SELLO

Simone Sello trasforma la musica in cinema: “Paparazzi, Izakayas and Cowboys” è un film da ascoltare

Bisogna fare chiarezza su un punto fondamentale: “Paparazzi, Izakayas and Cowboys”, uscito il 12 dicembre 2025, non è (solo) un album; è la componente audio di uno spettacolo multimediale. Simone Sello, chitarrista e produttore che nella sua biografia figura anche come filmmaker , ha concepito questo lavoro prima di tutto come un’esperienza visiva, un “film immaginario” dove “musica e proiezioni originali” sono in “perfetta sincronia”. L’ascolto dell’album è, quindi, l’ascolto di una colonna sonora senza le immagini, anche se la musica è così evocativa da dipingerle direttamente nella mente dell’ascoltatore.

L’intero progetto è una “ricerca sonora personale” che esplora “incontri culturali improbabili ma fecondi”. Il concept visivo, anticipato dalla copertina surreale (un cowboy che entra in un Izakaya giapponese mentre un astronauta beve un drink), è supportato da video originali realizzati dallo stesso Sello , definiti come un “stream of consciousness” che enfatizza gli elementi più surreali.

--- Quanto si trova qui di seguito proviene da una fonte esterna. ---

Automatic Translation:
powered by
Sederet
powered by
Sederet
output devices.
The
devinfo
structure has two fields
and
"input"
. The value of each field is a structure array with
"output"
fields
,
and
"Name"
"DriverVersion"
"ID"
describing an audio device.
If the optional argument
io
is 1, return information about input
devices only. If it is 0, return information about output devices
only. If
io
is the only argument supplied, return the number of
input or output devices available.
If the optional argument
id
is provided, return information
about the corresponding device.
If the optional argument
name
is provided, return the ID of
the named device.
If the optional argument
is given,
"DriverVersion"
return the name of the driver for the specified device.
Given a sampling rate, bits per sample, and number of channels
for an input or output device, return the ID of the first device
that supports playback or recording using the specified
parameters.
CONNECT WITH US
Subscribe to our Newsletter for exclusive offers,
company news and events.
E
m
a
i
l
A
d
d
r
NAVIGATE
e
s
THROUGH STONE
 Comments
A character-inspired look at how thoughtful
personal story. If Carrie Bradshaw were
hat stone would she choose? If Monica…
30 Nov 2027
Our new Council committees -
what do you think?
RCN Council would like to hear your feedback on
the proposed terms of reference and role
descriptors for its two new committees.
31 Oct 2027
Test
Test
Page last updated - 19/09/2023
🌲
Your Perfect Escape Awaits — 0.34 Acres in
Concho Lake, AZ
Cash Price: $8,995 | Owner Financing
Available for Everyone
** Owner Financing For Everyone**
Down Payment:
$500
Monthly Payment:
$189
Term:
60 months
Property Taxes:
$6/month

La musica è la guida di questo viaggio visivo.

Il “film” si apre con “Big Dipper Horse Ride”. Il brano è una perfetta sintesi di questa estetica ibrida: è una “cavalcata verso orizzonti cosmici” , che fonde l’epica western con un’implacabile produzione elettronica alla Giorgio Moroder e chitarre surf. È l’incipit perfetto per uno spettacolo multimediale: stabilisce subito le coordinate di un Far West retro-futurista. La dimensione cinematica prosegue in “Grey Horse’s Standpoint” , una traccia “meditativa ed evocativa” che usa il fischio (Alessandro Alessandroni Jr.) e lo slide per creare una “dimensione surreale e fantascientifica”, pronta per essere proiettata su un grande schermo.

L’atto successivo del “film” ci porta in città. “City Love” è uno “schizzo urbano compatto” , che evoca “strade illuminate al neon”. “Where Crime Lives” , invece, sposta il tono sul “noir” , suonando come un “documentario perduto”. La transizione più netta è quella verso Tokyo: brani come “Cocktail in Kanda” (con le sue “armonie jazz vintage”) e “Roundabout” (con lo shamisen) sono concepiti per trasportare visivamente il pubblico nell’atmosfera degli izakaya.

Come sottolinea l’artista, il progetto è “performativo” e “perfetto per contesti internazionali e festivalieri” proprio perché l'”impatto visivo e sonoro diventano parte integrante dell’esperienza”. L’album che ascolteremo il 12 dicembre è, quindi, un’opera potente, ma è anche l’invito a cercare l’esperienza completa: quella di una colonna sonora sperimentale sincronizzata a un visual art piece surreale.